Job queueing and control in SuperPOD
Overview
Teaching: 20 min
Exercises: 0 minQuestions
How to run control Job in SuperPOD
Objectives
To teach command to work with Job in SLURM
The SuperPOD cluster uses the Simple Linux Utility for Resource Management system (SLURM) to manage jobs.
5b. Job Queue and Control
In SLURM there are several usefull commands for checking your job:
Lifecycle of a Job
The life of a job begins when you submit the job to the scheduler. If accepted, it will enter the Queued state.
Thereafter, the job may move to other states, as defined below:
- Queued - the job has been accepted by the scheduler and is eligible for execution; waiting for resources.
- Held - the job is not eligible for execution because it was held by user request, administrative action, or job dependency.
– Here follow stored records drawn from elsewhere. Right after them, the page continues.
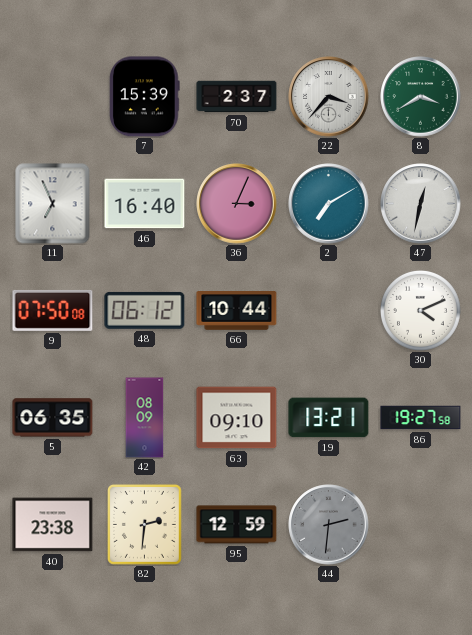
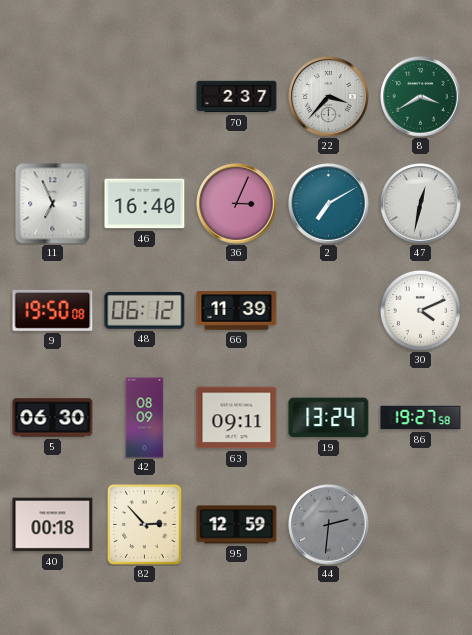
7: 15:39 -> none
9: 07:50 -> 19:50
66: 10:44 -> 11:39
5: 06:35 -> 06:30
63: 09:10 -> 09:11
19: 13:21 -> 13:24
40: 23:38 -> 00:18
82: 2:31 -> 2:53
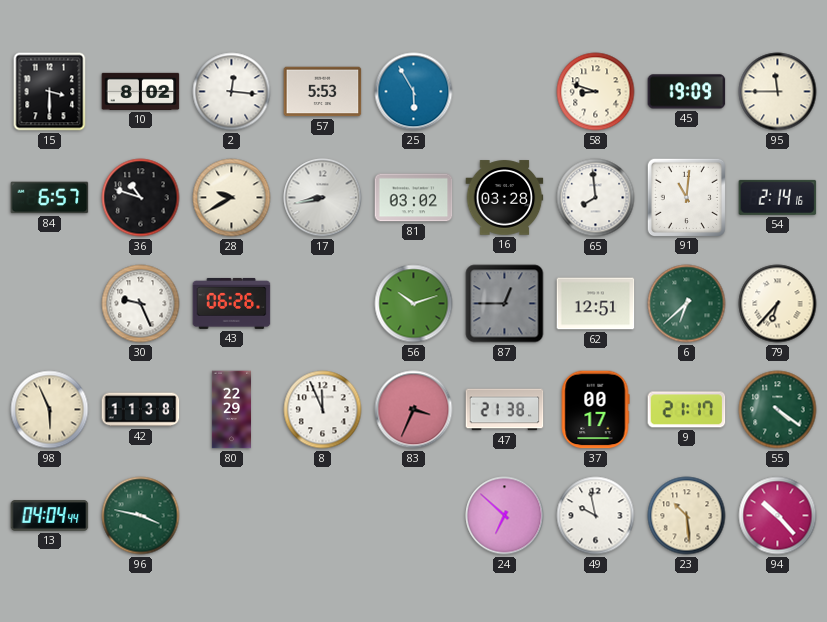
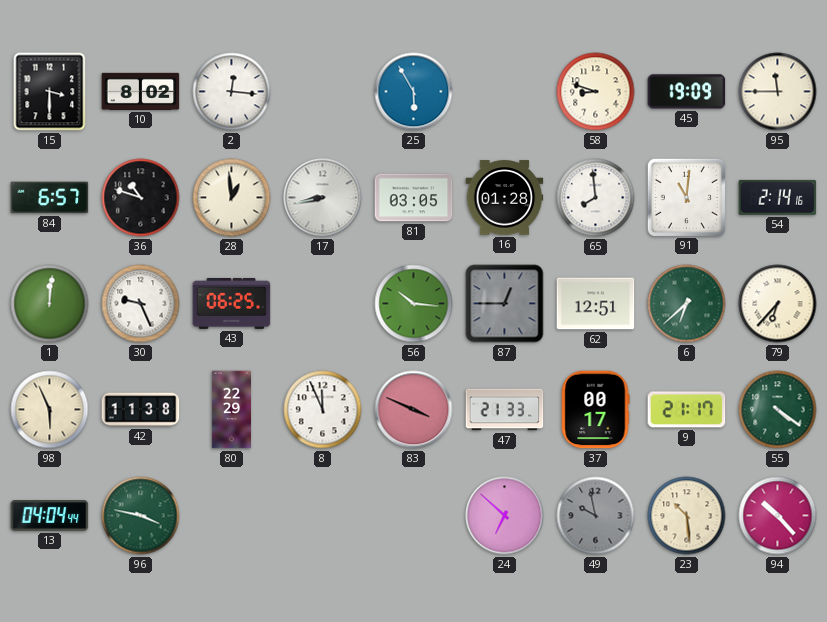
57: 5:53 -> none
28: 9:40 -> 12:59
81: 03:02 -> 03:05
16: 03:28 -> 01:28
1: none -> 12:01
43: 06:26 -> 06:25
56: 10:12 -> 10:16
83: 3:34 -> 3:49
47: 21:38 -> 21:33
49 dial: white -> grey
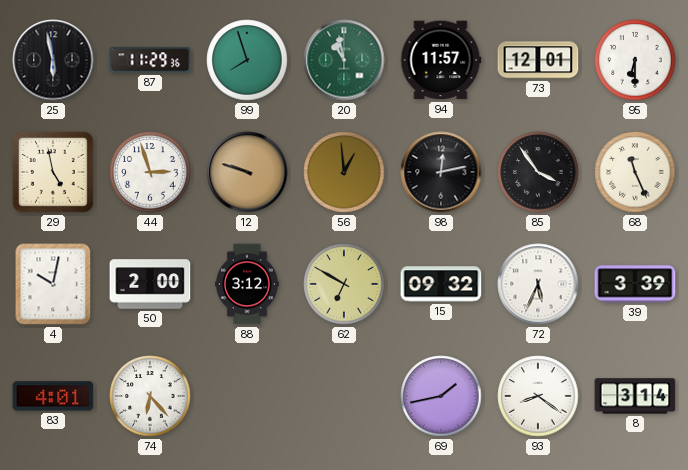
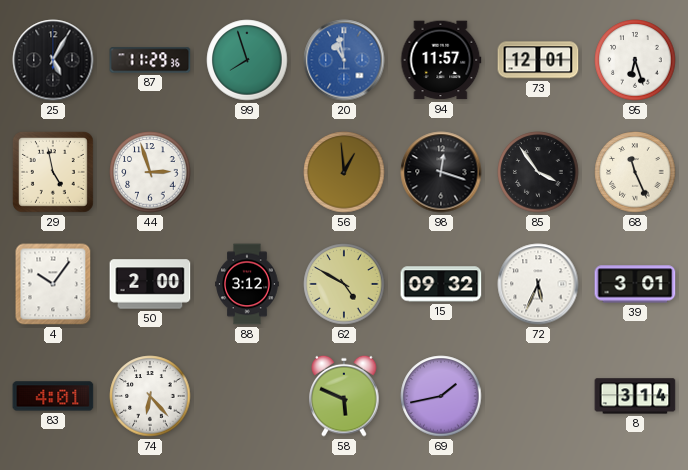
25: 5:58 -> 5:05
20 dial: green -> blue
95: 6:30 -> 6:27
12: 9:48 -> none
98: 12:13 -> 12:18
4: 10:02 -> 10:06
62: 6:50 -> 4:50
39: 3:39 -> 3:01
58: none -> 5:49
93: 8:21 -> none
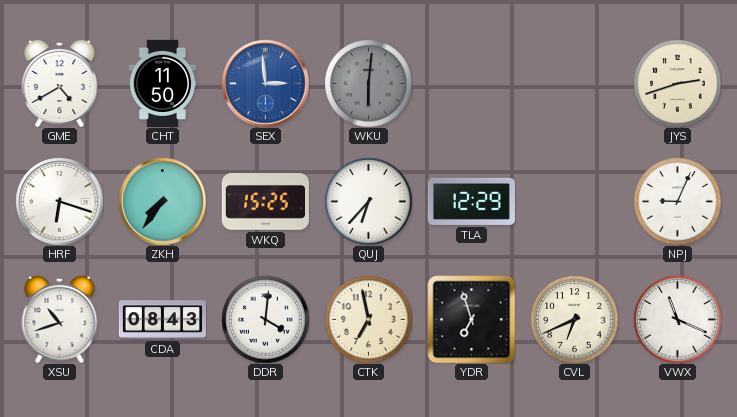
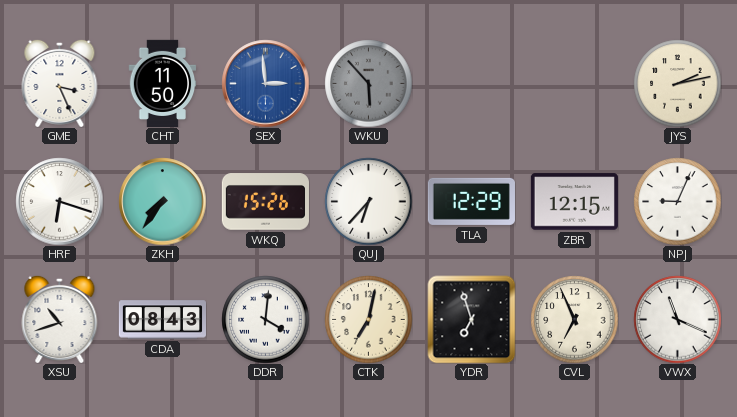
GME: 4:40 -> 3:26
WKU: 6:01 -> 5:53
JYS: 2:42 -> 2:13
WKQ: 15:25 -> 15:26
ZBR: none -> 12:15
CTK: 6:58 -> 7:02
CVL: 6:41 -> 6:56
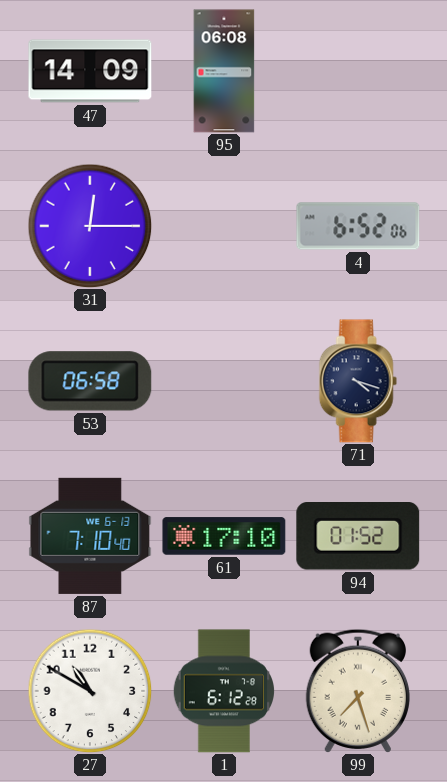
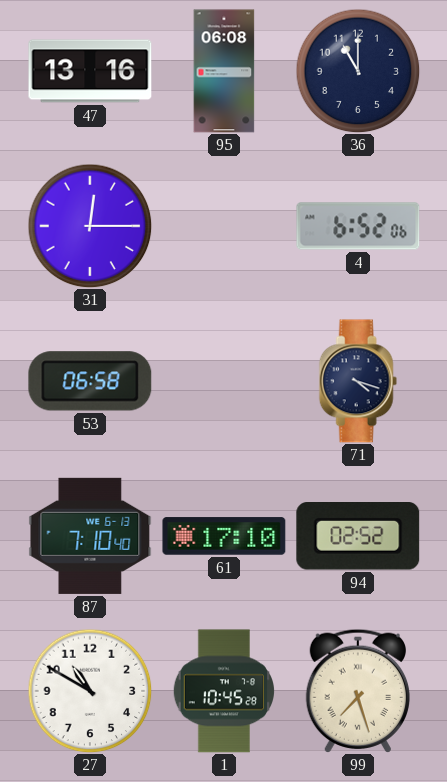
47: 14:09 -> 13:16
36: none -> 11:00
94: 01:52 -> 02:52
1: 6:12 -> 10:45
- Running - the job is currently executing on the compute node(s).
- Finished - the job finished executing or was canceled/deleted. The diagram below demonstrates these relationships in graphical form.
Useful Commands
Here are some basic SLURM commands for submitting, querying and deleting jobs in SuperPOD:
Command | Actions |
---|---|
srun -N1 -G1 --pty $SHELL |
Submit an interactive job (reserves 1 Node, 1GPU, 1CPU, 6gb RAM, 1 hour walltime) |
sbatch job.sh |
submit the job script job.sh |
sstat <job id> |
Check the status of the job given jobID |
sstat <job id> --format=AveCPU,AvePages,AveRSS,AveVMSize,JobID |
Narrow some information on sstat |
squeue -u <username> |
Check the status of all jobs submitted by given username |
scontrol show job <job id> |
Check the detailed information for job with given job ID |
scancel <job id> |
Delete the queued or running job given job ID |
Check pending, working job:
$ squeue -u $USERNAME
JOBID PARTITION NAME USER ST TIME NODES NODELIST(REASON
12345 workshop bash tuev R 39:46 1 bcm-dgxa100-0002
The above Job has a JOBID=12345, which will be used below:
Check configuration of any requested job using JOBID:
$ scontrol show job 12345 grep ReqTRES
ReqTRES=cpu=5,mem=30G,node=1,billing=5,gres/gpu=1
Delete any job
$ scancel 12345
Checking how your job is running in node
When you know your working node, for example bcm-dgxa100-0001, from login node, you can login to the compute node and check the processing:
- Command to check working cpus:
$ ssh bcm-dgxa100-0001
$ top -u $USERNAME
- Command to check working gpus:
$ ssh bcm-dgxa100-0001
$ nvidia-smi
OR to refresh the command every 0.2s
$ watch -n .2 nvidia-smi
Key Points
Job queue, control